Learning objectives
Students should be able to do each of the following by the end of this course:
What is statistics? overview of the course
- Describe the central goals and fundamental concepts of statistics.
- Describe the difference between experimental and observational research with regard to what can be inferred about causality
- Explain how randomization provides the ability to make inferences about causation.
Working with data
- Distinguish between different types of variables (quantitative/qualitative, discrete/continuous)
- Describe the concept of measurement error
- Distinguish between the concepts of reliability and validity and apply each concept to a particular dataset
R Lab: Basics
- Interact with an RMarkdown notebook in RStudio
- Describe the difference between a variable and a function
- Create a vector, matrix, or data frame and access its elements
- Load data from an R package and view the data
Summarizing data
- Compute absolute, relative, and cumulative frequency distributions for a given dataset
- Generate a graphical representation of frequency distributions
- Describe the difference between a normal and a long-tailed distribution, and describe the situations that give rise to each
Visualizing data
- Describe the principles that distinguish between good and bad graphs, and use them to identify good versus bad graphs.
R Lab: Data visualization
- Plot summary graphs using ggplot
Fitting models (central tendency)
- Describe the basic equation for statistical models (outcome=model + error)
- Describe different measures of central tendency, how they are computed, and which are appropriate under what circumstance.
Fitting models (central tendency) and z-scores
- Describe different measures of dispersion, how they are computed, and how to determine which is most appropriate in any given circumstance.
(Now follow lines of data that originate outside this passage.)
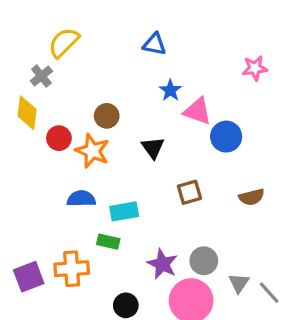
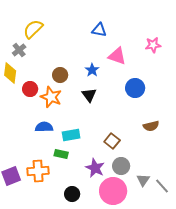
blue triangle: (154, 44) -> (99, 30), moved
blue star: (170, 90) -> (92, 70), moved
pink triangle: (197, 111) -> (117, 56), moved
brown square: (189, 192) -> (112, 141), moved, turned -35

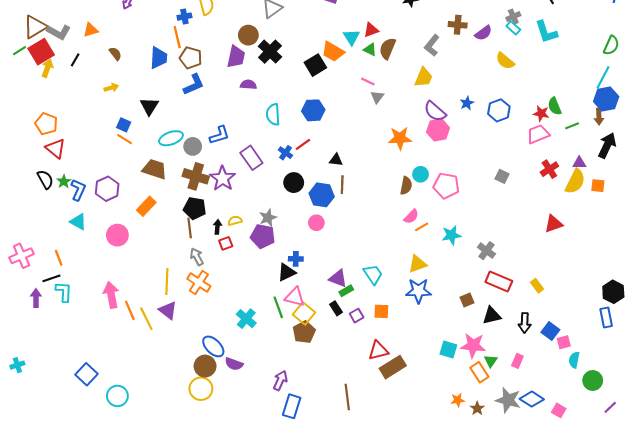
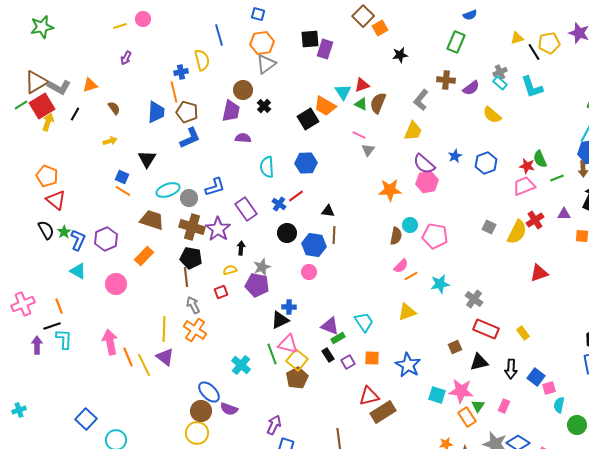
black cross: (270, 52) -> (264, 106), size x0.6
yellow semicircle: (575, 182) -> (517, 232), moved
black arrow: (217, 227) -> (241, 248), moved
blue star: (418, 291) -> (408, 365), moved, turned 30

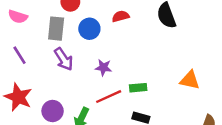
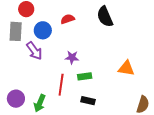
purple arrow: (64, 59) -> (34, 51), moved
purple star: (103, 67) -> (72, 57), moved
red line: (109, 97) -> (61, 85), turned -55

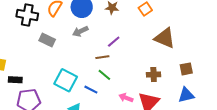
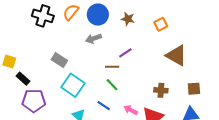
gray rectangle: (47, 40) -> (59, 60), moved
black rectangle: (15, 80) -> (23, 79), turned 32
blue line: (91, 90) -> (104, 106), moved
Describe and compute z-scores.
Probability
- Describe the sample space for a selected random experiment.
- Compute relative frequency and empirical probability for a given set of events
- Compute probabilities of single events, complementary events, and the unions and intersections of collections of events.
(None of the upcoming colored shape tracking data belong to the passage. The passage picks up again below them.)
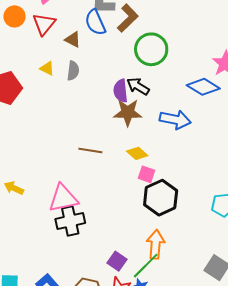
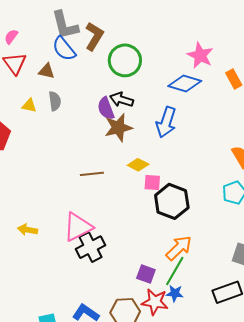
blue arrow: (175, 120) -> (166, 122), turned 112
orange arrow: (156, 244) -> (179, 248), turned 56

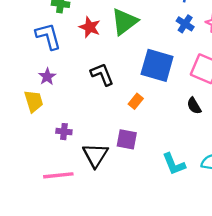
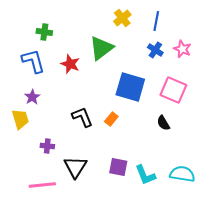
red star: (90, 27) -> (70, 64), moved
black L-shape: (102, 74) -> (82, 117), moved
purple square: (127, 139) -> (118, 167), moved

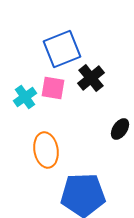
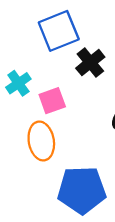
pink square: (53, 88) -> (52, 101), moved, turned -30

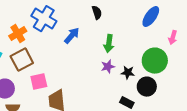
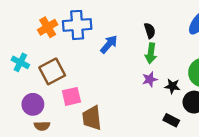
black semicircle: (97, 13) -> (150, 31), moved
blue cross: (44, 19) -> (77, 25), turned -35
orange cross: (18, 34) -> (48, 27), moved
- Describe the law of large numbers.
- Describe the difference between a probability and a conditional probability
- Describe the concept of statistical independence
- Use Bayes’ theorem to compute the inverse conditional probability.
Sampling
- Distinguish between a population and a sample, and between population parameters and statistics
- Describe the concepts of sampling error and sampling distribution
- Describe how the Central Limit Theorem determines the nature of the sampling distribution of the mean
Resampling
- Describe the concept of a Monte Carlo simulation.
- Describe the meaning of randomness in statistics
- Obtain random numbers from the uniform and normal distributions
- Describe the concept of the bootstrap
Hypothesis testing
- Identify the components of a hypothesis test, including the parameter of interest, the null and alternative hypotheses, and the test statistic.
- Describe the proper interpretations of a p-value as well as common misinterpretations
- Distinguish between the two types of error in hypothesis testing, and the factors that determine them.
- Describe how resampling can be used to compute a p-value.
- Describe the main criticisms of null hypothesis statistical testing
Quantifying effects and designing studies
- Describe the proper interpretation of a confidence interval, and compute a confidence interval for the mean of a given dataset.
- Define the concept of effect size, and compute the effect size for a given test.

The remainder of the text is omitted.